Table's column defintion – TColumn

TColumn = packed record
            Kind:Int64;
            ID:Int64;
            Flags:Int64;
            Name,
            Comment:WideText;
            InputMask,
            OutputMask: WideText;
            InitialValue,
            MinValue,
            MaxValue:DataType;
            MinLength,
            MaxLength:Int64;
          End;

Kind        

data type identification; see Data types; required

ID          

unique column's identification; utilized at records' definitions; required

Flags       

reserved for future utilization

Name        

column's name; must be unique in its table; required

Comment     

column's comment

InputMask   

input mask, used for input text formatting

OutputMask  

output mask, used for output text formatting

InitialValue

record's item initial value

MinValue    

record's item minimum value

MaxValue    

record's item maximum value

MinLength   

record's item minimum length

MaxLength   

record's item maximum length

    Some items may be senseless for some data types. E.g. minimum and maximum lengths for boolean. Only Kind, Name and ID are required for every declaration. The rest of items are to be used by database applications to realize their needs.
    If MinLength and MaxLength are zeros then record's item's length isn't limited.

 

Table's records storing

    Item from record TTable.FirstItem stores file position where is stored sequence of Int64 integers that store positions where records are defined. The records' count is stored in TTable.ItemsCount.

 

Table's record definition

TRecordInfo = packed record
                Parts:Int64;
                Placements:array[0..Parts-1] of packed record
                                                  ID:Int64;
                                                  Part:Int64;
                                                End;
              End;

TRecordPart = packed record
                Fragments:Int64;
                Placements:array[0..Fragments-1] of packed record
                                                      Position,
                                                      Size:Int64;
                                                    End;
              End;

TFragment = packed array[0..Size-1] of byte;

    Every table's record can be composed from items(one item for one column) that values represents whole record. Every column can have only one value for one record. Table can have empty records, i.e. records with any items.

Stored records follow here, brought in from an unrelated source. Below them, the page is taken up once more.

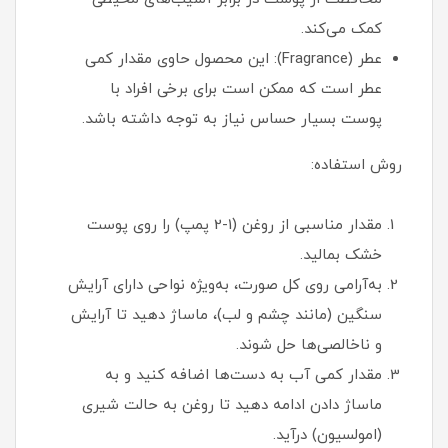
کمک می‌کند.
عطر (Fragrance): این محصول حاوی مقدار کمی
عطر است که ممکن است برای برخی افراد با
پوست بسیار حساس نیاز به توجه داشته باشد.
روش استفاده:
مقدار مناسبی از روغن (1-2 پمپ) را روی پوست
خشک بمالید.
به‌آرامی روی کل صورت، به‌ویژه نواحی دارای آرایش
سنگین (مانند چشم و لب)، ماساژ دهید تا آرایش
و ناخالصی‌ها حل شوند.
مقدار کمی آب به دست‌ها اضافه کنید و به
ماساژ دادن ادامه دهید تا روغن به حالت شیری
(امولسیون) درآید.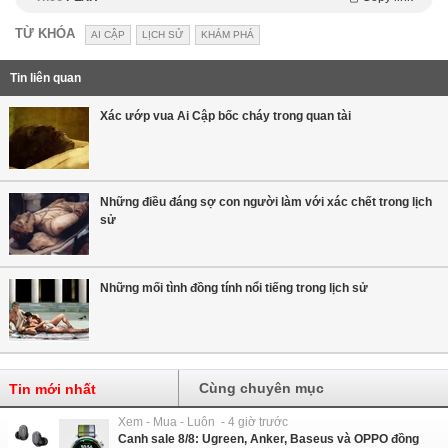
TỪ KHÓA
AI CẬP
LỊCH SỬ
KHÁM PHÁ
Tin liên quan
Xác ướp vua Ai Cập bốc cháy trong quan tài
Những điều đáng sợ con người làm với xác chết trong lịch
sử
Những mối tình đồng tính nổi tiếng trong lịch sử
Cùng chuyên mục
Tin mới nhất
Xem - Mua - Luôn - 4 giờ trước
Canh sale 8/8: Ugreen, Anker, Baseus và OPPO đồng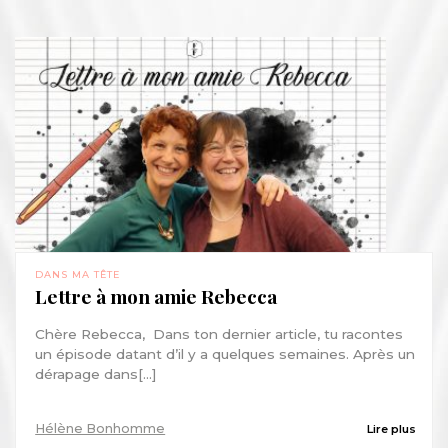
DANS MA TÊTE
Lettre à mon amie Rebecca
Chère Rebecca, Dans ton dernier article, tu racontes
un épisode datant d’il y a quelques semaines. Après un
dérapage dans[...]
Hélène Bonhomme
Lire plus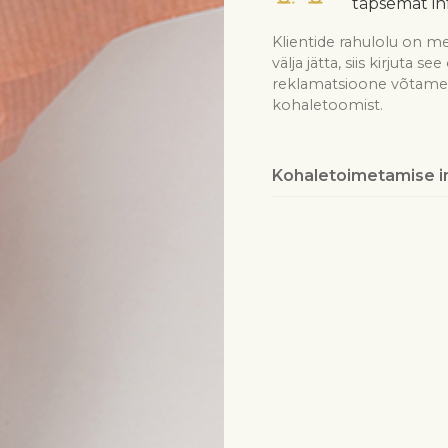
täpsemat in
Klientide rahulolu on me
välja jätta, siis kirjuta 
reklamatsioone võtame v
kohaletoomist.
Kohaletoimetamise i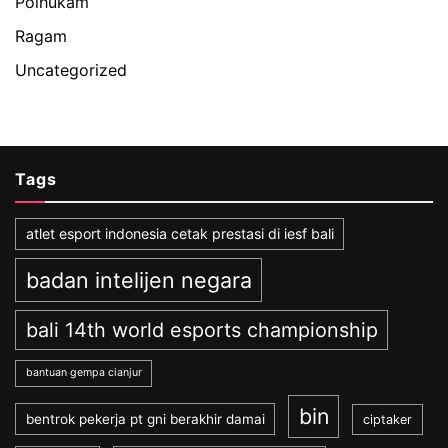
Polhukam
Ragam
Uncategorized
Tags
atlet esport indonesia cetak prestasi di iesf bali
badan intelijen negara
bali 14th world esports championship
bantuan gempa cianjur
bin
bentrok pekerja pt gni berakhir damai
ciptaker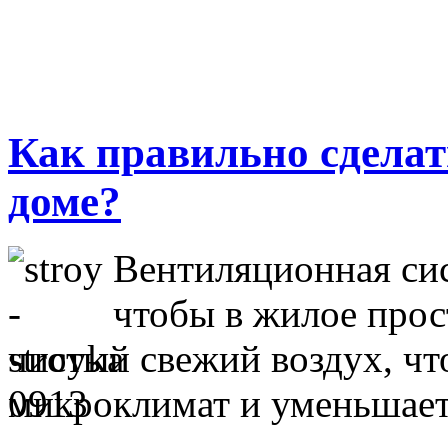
Как правильно сделат
доме?
Вентиляционная сис
чтобы в жилое прос
чистый свежий воздух, чт
микроклимат и уменьшает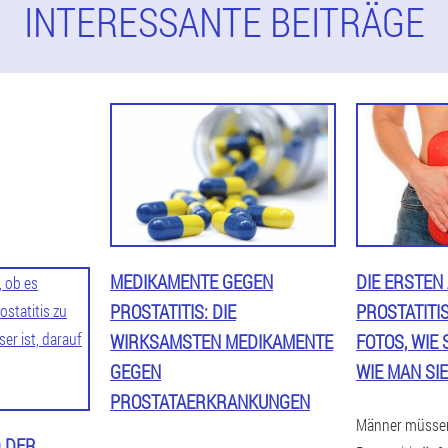
INTERESSANTE BEITRÄGE
MEDIKAMENTE GEGEN
DIE ERSTEN
PROSTATITIS: DIE
PROSTATITI
WIRKSAMSTEN MEDIKAMENTE
FOTOS, WIE S
GEGEN
IE MAN SIE
PROSTATAERKRANKUNGEN
Männer müssen 
 DER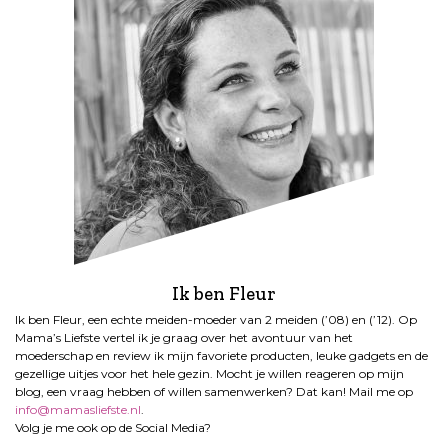
Ik ben Fleur
Ik ben Fleur, een echte meiden-moeder van 2 meiden (’08) en (’12). Op
Mama’s Liefste vertel ik je graag over het avontuur van het
moederschap en review ik mijn favoriete producten, leuke gadgets en de
gezellige uitjes voor het hele gezin. Mocht je willen reageren op mijn
blog, een vraag hebben of willen samenwerken? Dat kan! Mail me op
info@mamasliefste.nl
.
Volg je me ook op de Social Media?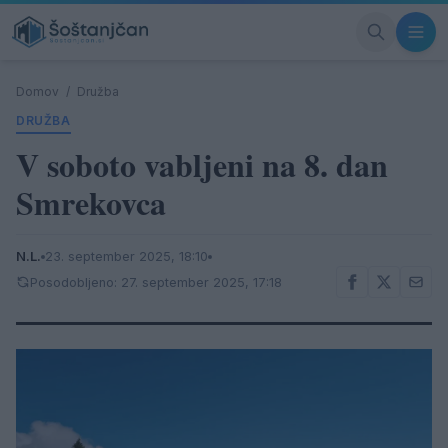
Domov
/
Družba
DRUŽBA
V soboto vabljeni na 8. dan
Smrekovca
N.L.
23. september 2025, 18:10
Posodobljeno: 27. september 2025, 17:18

    Information about record, TRecordInfo, stores in Parts count of items stored in record and their placement in database file. Item TRecordInfo.Placements determines column which owns the record's item, item ID, and where the record's item is stored in file, item Part.

    To get maximum coefficient of filling, record's item for one column can be stored at several places in file in the same way as whole record - they're stored in fragments. Item TRecordInfo.Placements[].Part stores position where the record TRecordPart is stored. TRecordPart.Fragments is count of table record's item fragments. If it is zero then record's item has the NULL value. TRecordPart.Placements stores information about these fragments. Location of one fragment represents Position and Size means its size. These values must be greater than zero. Fragment is sequence of bytes.

    To make usage of optimalizations techniques possible, every table record's item should have only one fragment that is located immediately after TRecordPart. TRecordPart records should be placed immediately after TRecordInfo.

 

Unused file space informations storing

TSpaces = packed record
            Spaces:Int64;
            Placements:array[0..Spaces-1] of packed record
                                               Position,
                                               Size:Int64;
                                             End;
          End;

    Item Spaces determines the count of unused blocks in database file. Blocks are located at positions Placements[].Position and their sizes are Placements[].Size.